*** Opening of Source data ***
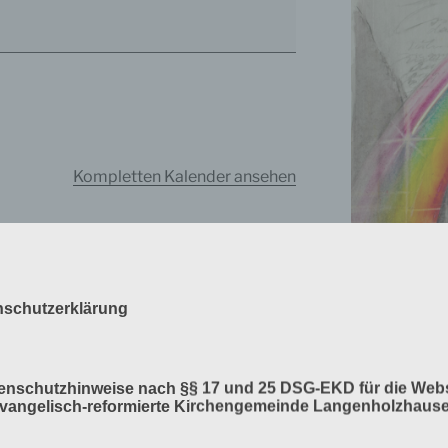
Kompletten Kalender ansehen
Posaunenchor
nschutzerklärung
5. Dezember 2022
tenschutzhinweise nach §§ 17 und 25 DSG-EKD für die Webs
Verlag am Bir
Evangelisch-reformierte Kirchengemeinde Langenholzhaus
Bahlinger, Mös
*** Close of Source data ***
[Exercise aim]
Output all the records above exactly, but without their images.

[Response for this exercise]
Kompletten Kalender ansehen
Posaunenchor
nschutzerklärung
5. Dezember 2022
tenschutzhinweise nach §§ 17 und 25 DSG-EKD für die Webs
Verlag am Bir
Evangelisch-reformierte Kirchengemeinde Langenholzhaus
Bahlinger, Mös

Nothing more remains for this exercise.